Why Degrees Are Overrated - mjfern
http://www.time.com/time/nation/article/0,8599,1967580,00.html
======
yanilkr
The current education reminds me of waterfall model of software development.
You wait for 23 years of learning and planning on what you might want to do
for the rest of your life and then when you get a degree you go do something
productive in life. It would be interesting to see if any cultures/countries
promote an iterative model of education.
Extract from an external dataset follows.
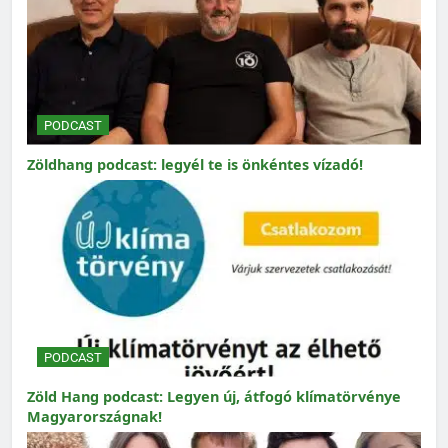
PODCAST
Zöldhang podcast: legyél te is önkéntes vízadó!
PODCAST
Zöld Hang podcast: Legyen új, átfogó klímatörvénye
Magyarországnak!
You learn a little and try to earn
your way with what you learned and then you learn some more etc..

------
mnemonicsloth
Interesting that the words 'web' and 'internet' don't appear in the body of
the article.

Virtually all of the material covered in the course of an undergraduate
education is already online in multiple places/formats/presentation styles.
All that's needed are business models for packaging that content and getting
it to students in a way that they are credited for their learning in the job
market.

------
pw0ncakes
Radical left thinks that if the proles go to college, they'll realize how
screwed they are and revolt.

Center-left has a misguided belief that widespread college is increasing
inequality, never mind the severe social damage wrought by mounting student
debt.

Right-wing gets a sorting mechanism for corporations that someone else (i.e.
those being sorted) pays for.

So everyone has the illusion that widespread higher education is a good thing,
with no introspection as to whether it actually is doing us any good.

My opinion: we should make up our minds about what college is, what percentage
of the population should be going (I'd say 10-20%), and allow free public
education (no debt) for those who qualify, and grant a dollar-for-dollar
voucher if they choose to attend private colleges. Get rid of federal loans
entirely, and make student loans regular, dischargeable loans. Then private
universities can charge whatever they want and admit whoever they want.